Curi HP Buat Beli Sabu, Pria di Kendari Ditangkap Polisi
KENDARI – Aparat Kepolisian Sektor (Polsek) Kemaraya berhasil mengamankan seorang pria yang diduga melakukan tindak pidana pencurian di sebuah rumah di wilayah Kendari Barat, Kota Kendari.
Kapolsek Kemaraya, Iptu Busran, menjelaskan bahwa pelaku berinisial K alias U (27) ditangkap setelah tim melakukan serangkaian penyelidikan terkait laporan pencurian yang dilaporkan oleh korban bernama Nunung Dewi Asmana.
Peristiwa pencurian tersebut terjadi pada Selasa, 3 Maret 2026 sekitar pukul 01.00 WITA di rumah korban yang beralamat di Jalan Bunga Kamboja No. 89 A, Kelurahan Lahundape, Kecamatan Kendari Barat.
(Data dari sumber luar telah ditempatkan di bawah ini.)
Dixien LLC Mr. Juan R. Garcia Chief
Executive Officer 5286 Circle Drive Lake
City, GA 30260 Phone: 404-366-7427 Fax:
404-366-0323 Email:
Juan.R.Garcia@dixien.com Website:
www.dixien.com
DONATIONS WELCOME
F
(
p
Menurut Iptu Busran sebelumnya pada Senin malam (2/3/2026) sekitar pukul 23.00 Wita, korban menyimpan telepon genggam milik anaknya di atas tembok reling tangga depan pintu kamar. Saat korban sedang tidur, pelaku diduga memanjat tembok samping teras rumah korban menuju lantai dua.
“Pelaku kemudian mendorong pintu yang kebetulan tidak terkunci dan masuk ke dalam rumah untuk mencari barang berharga. Namun yang ditemukan hanya satu unit handphone yang berada di atas tembok reling tangga,” ujar Kapolsek Kemaraya, Iptu Busran.
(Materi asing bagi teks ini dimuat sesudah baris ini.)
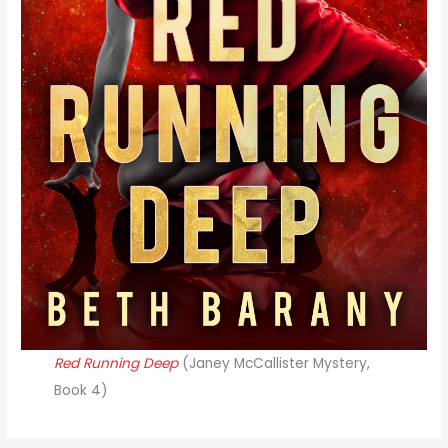
Red Running Deep
(Janey McCallister Mystery,
Book 4)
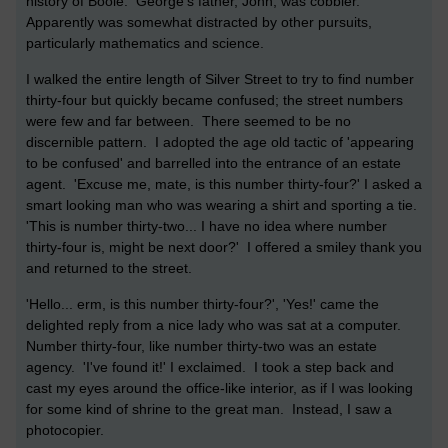
history of Boole. George's father, John, was cobbler.
Apparently was somewhat distracted by other pursuits,
particularly mathematics and science.
I walked the entire length of Silver Street to try to find number
thirty-four but quickly became confused; the street numbers
were few and far between. There seemed to be no
discernible pattern. I adopted the age old tactic of 'appearing
to be confused' and barrelled into the entrance of an estate
agent. 'Excuse me, mate, is this number thirty-four?' I asked a
smart looking man who was wearing a shirt and sporting a tie.
'This is number thirty-two... I have no idea where number
thirty-four is, might be next door?' I offered a smiley thank you
and returned to the street.
'Hello... erm, is this number thirty-four?', 'Yes!' came the
delighted reply from a nice lady who was sat at a computer.
Number thirty-four, like number thirty-two was an estate
agency. 'I've found it!' I exclaimed. I took a step back and
cast my eyes around the office-like interior, as if I was looking
for some kind of shrine to the great man. Instead, I saw a
photocopier.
Setelah mengambil ponsel tersebut, pelaku turun kembali melalui balkon dari lantai dua menuju lantai satu dan meninggalkan lokasi kejadian.
Korban baru menyadari kehilangan ponsel tersebut sekitar pukul 03.00 WITA saat hendak bangun untuk makan sahur. Adapun barang yang hilang berupa satu unit handphone merek Vivo Y04S dengan kerugian ditaksir sebesar Rp1.399.000.
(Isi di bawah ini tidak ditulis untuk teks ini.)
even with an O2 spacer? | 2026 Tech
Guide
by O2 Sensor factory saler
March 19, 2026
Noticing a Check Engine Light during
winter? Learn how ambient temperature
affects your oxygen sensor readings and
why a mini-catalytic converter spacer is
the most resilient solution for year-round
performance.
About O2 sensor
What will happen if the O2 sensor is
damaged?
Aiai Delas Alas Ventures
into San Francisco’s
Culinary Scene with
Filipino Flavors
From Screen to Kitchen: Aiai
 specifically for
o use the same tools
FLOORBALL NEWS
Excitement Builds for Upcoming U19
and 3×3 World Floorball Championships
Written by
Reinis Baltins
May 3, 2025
Dari hasil penyelidikan, diketahui bahwa ponsel tersebut sempat dibawa ke tempat servis untuk dilakukan instal ulang, kemudian digadaikan seharga Rp500 ribu. Uang hasil gadai tersebut diduga digunakan pelaku untuk membeli narkotika jenis sabu.
Polsek Kemaraya kemudian melakukan pengembangan dan berhasil mengumpulkan dua alat bukti sebagai petunjuk sebelum akhirnya menangkap pelaku di rumahnya di wilayah Papalimba, Kelurahan Lapulu, Kecamatan Abeli, Kota Kendari.
“Saat ini terlapor telah diamankan di Polsek Kemaraya untuk menjalani proses penyidikan lebih lanjut,” kata Iptu Busran.
Pelaku dijerat dengan Pasal 477 KUHP tentang pencurian dengan pemberatan dengan ancaman hukuman maksimal lima tahun penjara.